Burns In The Workplace

Burns to employees in the workplace can occur through many means; hot surfaces, chemicals, cooking oils, steam, radiant heat, fire, hot water etc.

With over 1.1million Australian workers, working in the retail or fast food industry, some of these workers could be put at risk of burns and scalds. The SDA is continually striving to ensure that employers eliminate the risks and where they cannot be eliminated altogether, to at least control them.

A recent (April 2017) court case, saw the owner of a KFC outlet fined $105,000 for failure to provide:

  • a safe working environment free of tripping hazards; and
  • a safe system of work by failure to provide and maintain a safe working procedure for filtering oil and cleaning a commercial cooker; and
  • adequate information, instruction, training and supervision for the tasks of filtering, changing, removing oil from a cooker. 

A 16 year old cook, suffered severe burns after stepping backwards, tripping and falling into a 51 litre capacity tank of hot oil. A SafeWork inspector measured the temperature of the oil at 108 degrees C. It would have been much hotter at the time of the accident two hours earlier.

The employer admitted guilt which was positive.

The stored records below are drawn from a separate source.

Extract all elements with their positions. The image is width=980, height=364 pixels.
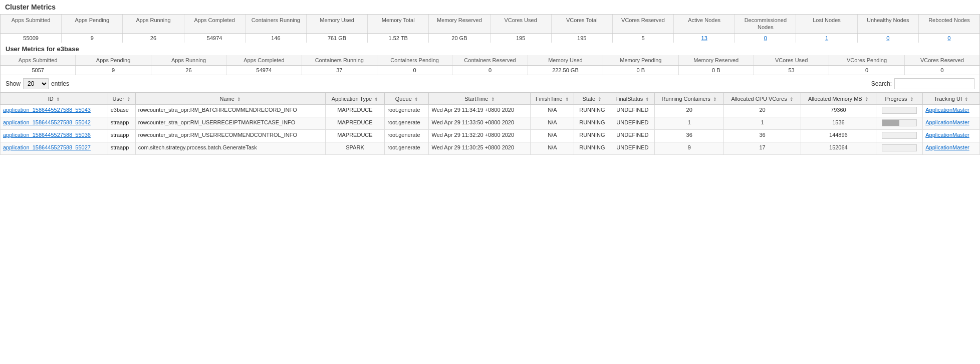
tracking-ui-link[interactable]: ApplicationMaster xyxy=(925,132,969,138)
cell-name: rowcounter_stra_opr:RM_USERRECEIPTMARKET… xyxy=(135,117,325,129)
col-header-allocated-cpu[interactable]: Allocated CPU VCores ⇕ xyxy=(724,93,801,104)
progress-bar xyxy=(882,132,917,139)
show-label: Show xyxy=(6,80,21,87)
name-sort-icon: ⇕ xyxy=(237,97,241,102)
cell-user: e3base xyxy=(108,104,135,117)
app-id-link[interactable]: application_1586445527588_55043 xyxy=(3,107,91,113)
cluster-val-rebooted-nodes[interactable]: 0 xyxy=(919,34,979,43)
cell-allocated-memory: 1536 xyxy=(801,117,876,129)
col-header-queue[interactable]: Queue ⇕ xyxy=(385,93,429,104)
app-id-link[interactable]: application_1586445527588_55027 xyxy=(3,144,91,150)
cell-name: com.sitech.strategy.process.batch.Genera… xyxy=(135,142,325,154)
um-header-memory-used: Memory Used xyxy=(528,55,603,65)
cluster-header-apps-pending: Apps Pending xyxy=(62,15,123,33)
cell-queue: root.generate xyxy=(385,117,429,129)
col-header-allocated-memory[interactable]: Allocated Memory MB ⇕ xyxy=(801,93,876,104)
um-header-containers-running: Containers Running xyxy=(302,55,377,65)
cell-tracking-ui: ApplicationMaster xyxy=(923,117,980,129)
um-val-vcores-used: 53 xyxy=(754,66,829,75)
col-header-app-type[interactable]: Application Type ⇕ xyxy=(325,93,384,104)
user-metrics-section: Apps Submitted Apps Pending Apps Running… xyxy=(0,55,980,75)
app-id-link[interactable]: application_1586445527588_55036 xyxy=(3,132,91,138)
tracking-ui-link[interactable]: ApplicationMaster xyxy=(925,119,969,125)
cell-user: straapp xyxy=(108,117,135,129)
cluster-metrics-title: Cluster Metrics xyxy=(0,0,980,14)
um-header-apps-pending: Apps Pending xyxy=(76,55,151,65)
col-header-progress[interactable]: Progress ⇕ xyxy=(876,93,923,104)
starttime-sort-icon: ⇕ xyxy=(491,97,495,102)
col-header-finalstatus[interactable]: FinalStatus ⇕ xyxy=(610,93,655,104)
app-id-link[interactable]: application_1586445527588_55042 xyxy=(3,119,91,125)
progress-bar xyxy=(882,144,917,151)
cluster-metrics-headers: Apps Submitted Apps Pending Apps Running… xyxy=(1,15,979,34)
um-val-containers-running: 37 xyxy=(302,66,377,75)
cell-finalstatus: UNDEFINED xyxy=(610,104,655,117)
cluster-header-lost-nodes: Lost Nodes xyxy=(796,15,857,33)
search-input[interactable] xyxy=(894,78,974,89)
cluster-val-lost-nodes[interactable]: 1 xyxy=(796,34,857,43)
state-sort-icon: ⇕ xyxy=(598,97,602,102)
um-val-containers-pending: 0 xyxy=(377,66,452,75)
finalstatus-sort-icon: ⇕ xyxy=(645,97,649,102)
cell-finalstatus: UNDEFINED xyxy=(610,129,655,142)
cell-user: straapp xyxy=(108,129,135,142)
cluster-val-containers-running: 146 xyxy=(246,34,307,43)
col-header-tracking-ui[interactable]: Tracking UI ⇕ xyxy=(923,93,980,104)
col-header-starttime[interactable]: StartTime ⇕ xyxy=(429,93,531,104)
user-metrics-values: 5057 9 26 54974 37 0 0 222.50 GB 0 B 0 B… xyxy=(1,66,979,75)
trackingui-sort-icon: ⇕ xyxy=(964,97,968,102)
cell-finishtime: N/A xyxy=(531,129,574,142)
um-header-apps-running: Apps Running xyxy=(151,55,226,65)
cluster-val-unhealthy-nodes[interactable]: 0 xyxy=(858,34,919,43)
cell-allocated-cpu: 36 xyxy=(724,129,801,142)
um-val-memory-reserved: 0 B xyxy=(679,66,754,75)
table-row: application_1586445527588_55027 straapp … xyxy=(1,142,980,154)
progress-bar xyxy=(882,119,917,126)
cluster-header-apps-running: Apps Running xyxy=(123,15,184,33)
cell-starttime: Wed Apr 29 11:33:50 +0800 2020 xyxy=(429,117,531,129)
um-header-apps-completed: Apps Completed xyxy=(226,55,302,65)
cell-finalstatus: UNDEFINED xyxy=(610,117,655,129)
cell-progress xyxy=(876,117,923,129)
cell-running-containers: 1 xyxy=(655,117,724,129)
col-header-finishtime[interactable]: FinishTime ⇕ xyxy=(531,93,574,104)
cell-state: RUNNING xyxy=(574,104,610,117)
apptype-sort-icon: ⇕ xyxy=(374,97,378,102)
tracking-ui-link[interactable]: ApplicationMaster xyxy=(925,107,969,113)
cell-finishtime: N/A xyxy=(531,104,574,117)
col-header-id[interactable]: ID ⇕ xyxy=(1,93,108,104)
cell-queue: root.generate xyxy=(385,142,429,154)
search-label: Search: xyxy=(871,80,892,87)
tracking-ui-link[interactable]: ApplicationMaster xyxy=(925,144,969,150)
cluster-header-vcores-total: VCores Total xyxy=(552,15,613,33)
cluster-val-active-nodes[interactable]: 13 xyxy=(674,34,735,43)
cluster-header-vcores-used: VCores Used xyxy=(491,15,552,33)
col-header-user[interactable]: User ⇕ xyxy=(108,93,135,104)
col-header-state[interactable]: State ⇕ xyxy=(574,93,610,104)
cluster-header-apps-submitted: Apps Submitted xyxy=(1,15,62,33)
col-header-running-containers[interactable]: Running Containers ⇕ xyxy=(655,93,724,104)
id-sort-icon: ⇕ xyxy=(56,97,60,102)
cell-app-type: MAPREDUCE xyxy=(325,129,384,142)
um-val-apps-running: 26 xyxy=(151,66,226,75)
cell-allocated-memory: 152064 xyxy=(801,142,876,154)
cell-starttime: Wed Apr 29 11:30:25 +0800 2020 xyxy=(429,142,531,154)
um-header-apps-submitted: Apps Submitted xyxy=(1,55,76,65)
cluster-header-active-nodes: Active Nodes xyxy=(674,15,735,33)
cell-app-type: SPARK xyxy=(325,142,384,154)
cluster-val-decommissioned-nodes[interactable]: 0 xyxy=(735,34,796,43)
cell-progress xyxy=(876,129,923,142)
entries-select[interactable]: 20 10 50 100 xyxy=(23,78,49,89)
show-entries-control: Show 20 10 50 100 entries xyxy=(6,78,69,89)
cluster-header-decommissioned-nodes: Decommissioned Nodes xyxy=(735,15,796,33)
cell-id: application_1586445527588_55036 xyxy=(1,129,108,142)
cluster-val-memory-reserved: 20 GB xyxy=(429,34,490,43)
um-val-memory-used: 222.50 GB xyxy=(528,66,603,75)
cell-allocated-memory: 79360 xyxy=(801,104,876,117)
search-area: Search: xyxy=(871,78,974,89)
cell-finalstatus: UNDEFINED xyxy=(610,142,655,154)
cell-app-type: MAPREDUCE xyxy=(325,104,384,117)
cell-allocated-memory: 144896 xyxy=(801,129,876,142)
progress-sort-icon: ⇕ xyxy=(910,97,914,102)
col-header-name[interactable]: Name ⇕ xyxy=(135,93,325,104)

However, in the course of the hearing the court identified many flaws in company safety policies and processes. In particular, the company relied on an internal computer program to provide information, instruction and training for employees. In particular, they had relied on this method of training, in the process that led to the accident.

Below is the NSW legislation outlining an employer’s responsibilities regarding information, training and instruction.

 

 Work Health and Safety Regulation 2011 (Clause 39 on the Provision of information, training and instruction) states that:

      …..(2)             A person conducting a business or undertaking, must ensure that information, training and instruction provided to a worker is suitable and adequate having regard to:

(a)  the nature of the work carried out by the worker, and

(b)  the nature of the risks associated with the work at the time the information, training or instruction is provided, and

(c)  the control measures implemented.

 

Maximum penalty:

(a)  in the case of an individual—$6,000, or

(b)  in the case of a body corporate—$30,000.

 

(3)                   The person must ensure, so far as is reasonably practicable, that the information, training and instruction provided under this clause is provided in a way that is readily understandable by any person to whom it is provided.

 

 Maximum penalty:

 (a)  in the case of an individual—$6,000, or

(b)  in the case of a body corporate—$30,000.

 

Have you and your work mates been properly trained?

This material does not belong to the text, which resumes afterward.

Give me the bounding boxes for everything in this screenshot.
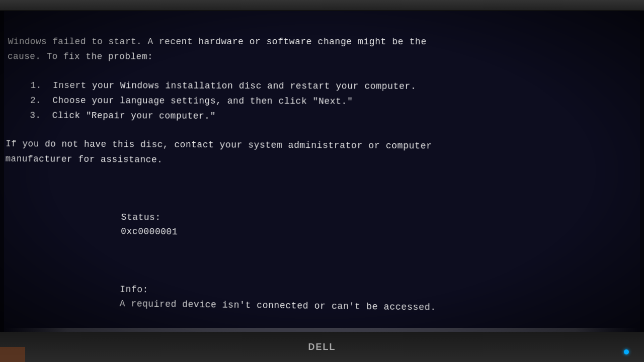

Your employer is responsible to make sure you have appropriate training for all the work that you do.

 

Is there a trained first aid person at your workplace when you work?

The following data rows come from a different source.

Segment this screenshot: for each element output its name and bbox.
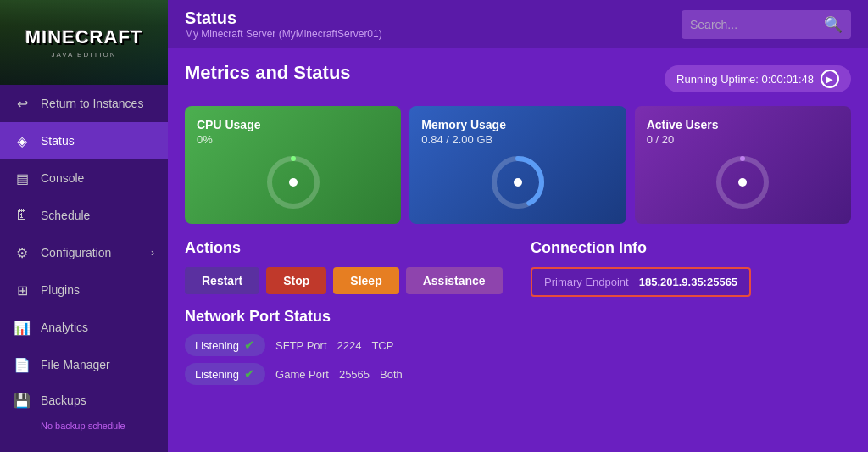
content-area: Metrics and Status Running Uptime: 0:00:… bbox=[168, 48, 868, 452]
sftp-port-label: SFTP Port bbox=[275, 339, 326, 352]
cpu-title: CPU Usage bbox=[197, 118, 389, 131]
sftp-protocol: TCP bbox=[371, 339, 393, 352]
sidebar-item-label: File Manager bbox=[41, 358, 110, 371]
users-title: Active Users bbox=[647, 118, 839, 131]
game-port-label: Game Port bbox=[275, 368, 329, 381]
actions-section: Actions Restart Stop Sleep Assistance bbox=[185, 239, 505, 294]
port-row-game: Listening ✔ Game Port 25565 Both bbox=[185, 363, 505, 385]
chevron-right-icon: › bbox=[151, 247, 154, 259]
listening-badge-game: Listening ✔ bbox=[185, 363, 265, 385]
listening-label-game: Listening bbox=[195, 368, 239, 381]
sidebar-item-schedule[interactable]: 🗓 Schedule bbox=[0, 197, 168, 234]
users-value: 0 / 20 bbox=[647, 133, 839, 146]
bottom-section: Actions Restart Stop Sleep Assistance Ne… bbox=[185, 239, 851, 392]
cpu-value: 0% bbox=[197, 133, 389, 146]
sidebar-item-label: Analytics bbox=[41, 321, 88, 334]
memory-chart bbox=[421, 153, 614, 212]
search-box[interactable]: 🔍 bbox=[682, 10, 851, 39]
sidebar-nav: ↩ Return to Instances ◈ Status ▤ Console… bbox=[0, 85, 168, 452]
sidebar-item-label: Return to Instances bbox=[41, 97, 143, 110]
right-panel: Connection Info Primary Endpoint 185.201… bbox=[531, 239, 851, 392]
sidebar-item-label: Backups bbox=[41, 393, 86, 407]
cpu-gauge-dot bbox=[289, 178, 298, 187]
plugins-icon: ⊞ bbox=[14, 282, 31, 299]
game-protocol: Both bbox=[380, 368, 403, 381]
analytics-icon: 📊 bbox=[14, 319, 31, 336]
sidebar-item-label: Status bbox=[41, 134, 75, 148]
left-panel: Actions Restart Stop Sleep Assistance Ne… bbox=[185, 239, 505, 392]
memory-value: 0.84 / 2.00 GB bbox=[421, 133, 614, 146]
assistance-button[interactable]: Assistance bbox=[406, 267, 503, 294]
restart-button[interactable]: Restart bbox=[185, 267, 259, 294]
sidebar-logo: MINECRAFT JAVA EDITION bbox=[0, 0, 168, 85]
sidebar-item-analytics[interactable]: 📊 Analytics bbox=[0, 309, 168, 346]
endpoint-value: 185.201.9.35:25565 bbox=[639, 276, 737, 288]
page-title: Status bbox=[185, 8, 382, 28]
connection-title: Connection Info bbox=[531, 239, 851, 257]
minecraft-logo-text: MINECRAFT bbox=[25, 26, 143, 48]
return-icon: ↩ bbox=[14, 95, 31, 112]
check-icon-game: ✔ bbox=[244, 366, 255, 382]
sidebar-item-status[interactable]: ◈ Status bbox=[0, 122, 168, 159]
cpu-chart bbox=[197, 153, 389, 212]
config-icon: ⚙ bbox=[14, 244, 31, 261]
search-icon: 🔍 bbox=[824, 15, 843, 34]
cpu-card: CPU Usage 0% bbox=[185, 106, 401, 224]
network-section: Network Port Status Listening ✔ SFTP Por… bbox=[185, 308, 505, 385]
memory-card: Memory Usage 0.84 / 2.00 GB bbox=[409, 106, 626, 224]
port-row-sftp: Listening ✔ SFTP Port 2224 TCP bbox=[185, 334, 505, 356]
main-content: Status My Minecraft Server (MyMinecraftS… bbox=[168, 0, 868, 452]
sidebar-item-plugins[interactable]: ⊞ Plugins bbox=[0, 271, 168, 309]
console-icon: ▤ bbox=[14, 170, 31, 187]
server-subtitle: My Minecraft Server (MyMinecraftServer01… bbox=[185, 28, 382, 40]
users-gauge-dot bbox=[738, 178, 747, 187]
schedule-icon: 🗓 bbox=[14, 207, 31, 224]
endpoint-label: Primary Endpoint bbox=[544, 276, 629, 288]
users-chart bbox=[647, 153, 839, 212]
sidebar-item-label: Plugins bbox=[41, 283, 80, 297]
memory-title: Memory Usage bbox=[421, 118, 614, 131]
search-input[interactable] bbox=[690, 18, 817, 31]
running-uptime-badge: Running Uptime: 0:00:01:48 ▶ bbox=[665, 65, 851, 92]
sidebar: MINECRAFT JAVA EDITION ↩ Return to Insta… bbox=[0, 0, 168, 452]
sidebar-item-support[interactable]: ◉ Support and Updates bbox=[0, 439, 168, 452]
users-card: Active Users 0 / 20 bbox=[635, 106, 851, 224]
filemanager-icon: 📄 bbox=[14, 356, 31, 373]
endpoint-box: Primary Endpoint 185.201.9.35:25565 bbox=[531, 267, 751, 297]
sidebar-item-filemanager[interactable]: 📄 File Manager bbox=[0, 346, 168, 383]
sidebar-item-label: Console bbox=[41, 171, 84, 185]
sidebar-item-label: Configuration bbox=[41, 246, 111, 259]
sleep-button[interactable]: Sleep bbox=[333, 267, 398, 294]
backups-icon: 💾 bbox=[14, 392, 31, 409]
network-title: Network Port Status bbox=[185, 308, 505, 326]
status-icon: ◈ bbox=[14, 132, 31, 149]
connection-section: Connection Info Primary Endpoint 185.201… bbox=[531, 239, 851, 297]
stop-button[interactable]: Stop bbox=[266, 267, 326, 294]
metrics-title: Metrics and Status bbox=[185, 62, 351, 84]
uptime-text: Running Uptime: 0:00:01:48 bbox=[676, 73, 814, 86]
minecraft-edition-text: JAVA EDITION bbox=[25, 51, 143, 59]
sidebar-item-return[interactable]: ↩ Return to Instances bbox=[0, 85, 168, 122]
metrics-header: Metrics and Status Running Uptime: 0:00:… bbox=[185, 62, 851, 96]
actions-title: Actions bbox=[185, 239, 505, 257]
memory-gauge-dot bbox=[514, 178, 522, 187]
game-port-number: 25565 bbox=[339, 368, 370, 381]
play-button[interactable]: ▶ bbox=[821, 70, 839, 88]
sidebar-item-backups[interactable]: 💾 Backups No backup schedule bbox=[0, 383, 168, 439]
action-buttons-group: Restart Stop Sleep Assistance bbox=[185, 267, 505, 294]
header-title-group: Status My Minecraft Server (MyMinecraftS… bbox=[185, 8, 382, 40]
listening-badge-sftp: Listening ✔ bbox=[185, 334, 265, 356]
sidebar-item-label: Schedule bbox=[41, 209, 90, 222]
sftp-port-number: 2224 bbox=[337, 339, 362, 352]
sidebar-item-configuration[interactable]: ⚙ Configuration › bbox=[0, 234, 168, 271]
check-icon-sftp: ✔ bbox=[244, 338, 255, 353]
metrics-grid: CPU Usage 0% Memory Usage 0.84 / 2.00 GB bbox=[185, 106, 851, 224]
sidebar-item-console[interactable]: ▤ Console bbox=[0, 159, 168, 197]
page-header: Status My Minecraft Server (MyMinecraftS… bbox=[168, 0, 868, 48]
listening-label-sftp: Listening bbox=[195, 339, 239, 352]
backups-subtext: No backup schedule bbox=[41, 421, 125, 431]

You should be told who the approved first aid person is on your shift and where the first aid kit is kept in your workplace.

 

Please watch out for yourself and others and if you see someone being unsafe, speak up. If you have raised a hazard at your workplace which has not been addressed or if you are fobbed off when you mention a safety issue, please contact the SDA Office on 4961 4694 or by email secretary@sdan,org.au

 

NB: The 16yr old returned to work after 6 weeks and this accident prompted KFC to undertake broader safety audits of all plant and equipment in all of their KFC stores.